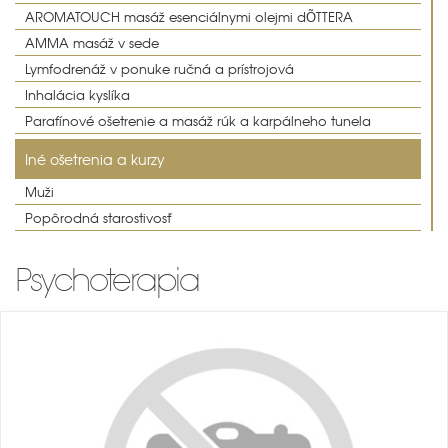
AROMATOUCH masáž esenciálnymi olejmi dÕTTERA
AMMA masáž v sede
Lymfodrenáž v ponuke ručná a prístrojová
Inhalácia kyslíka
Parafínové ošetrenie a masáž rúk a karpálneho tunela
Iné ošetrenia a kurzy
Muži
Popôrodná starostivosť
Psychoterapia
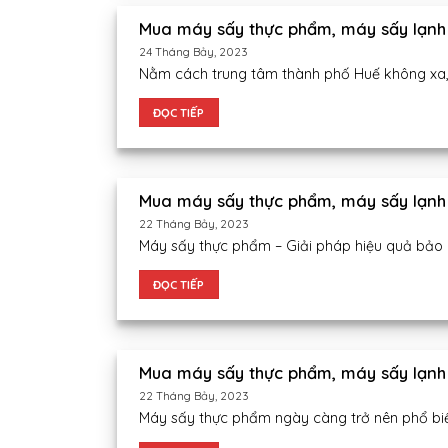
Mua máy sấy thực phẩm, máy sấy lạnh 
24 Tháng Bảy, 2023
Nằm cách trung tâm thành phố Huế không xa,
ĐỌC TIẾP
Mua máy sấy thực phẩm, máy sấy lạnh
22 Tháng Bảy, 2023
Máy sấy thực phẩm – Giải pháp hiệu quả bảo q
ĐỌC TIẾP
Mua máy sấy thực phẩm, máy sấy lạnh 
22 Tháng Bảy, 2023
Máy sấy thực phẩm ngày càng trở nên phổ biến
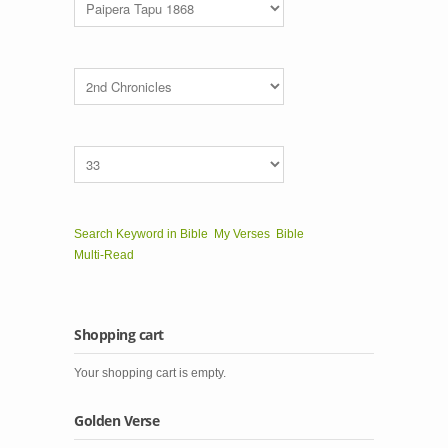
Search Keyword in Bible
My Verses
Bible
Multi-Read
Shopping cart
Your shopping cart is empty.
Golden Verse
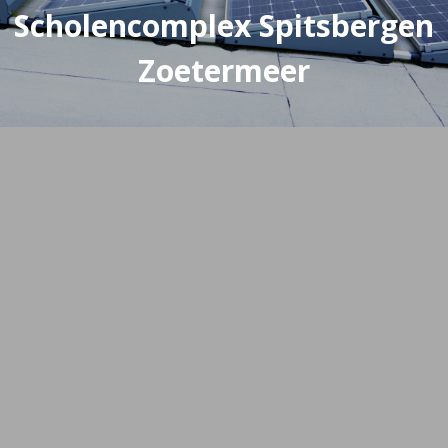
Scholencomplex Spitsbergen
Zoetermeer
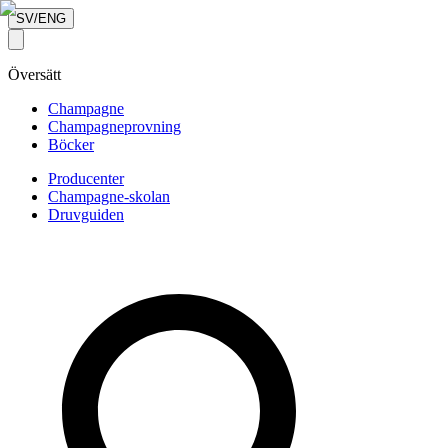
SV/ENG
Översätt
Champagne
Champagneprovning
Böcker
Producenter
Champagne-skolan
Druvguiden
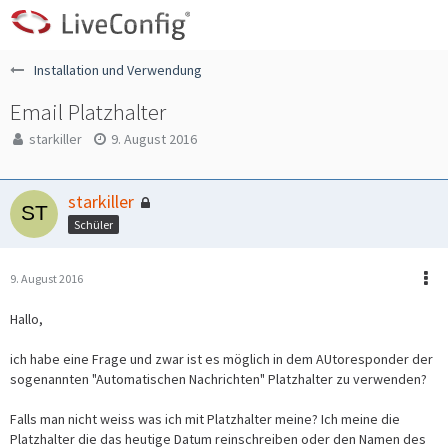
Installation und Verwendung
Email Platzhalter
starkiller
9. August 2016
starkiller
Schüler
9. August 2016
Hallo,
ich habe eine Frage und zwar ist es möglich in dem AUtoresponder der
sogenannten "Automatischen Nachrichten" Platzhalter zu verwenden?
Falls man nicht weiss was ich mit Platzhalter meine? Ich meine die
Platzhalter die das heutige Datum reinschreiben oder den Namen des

▶ Work task: Find the word "Platzhalter" in the records and pull out each line that has it.

▶ Result of the exercise:
Email Platzhalter
sogenannten "Automatischen Nachrichten" Platzhalter zu verwenden?
Falls man nicht weiss was ich mit Platzhalter meine? Ich meine die
Platzhalter die das heutige Datum reinschreiben oder den Namen des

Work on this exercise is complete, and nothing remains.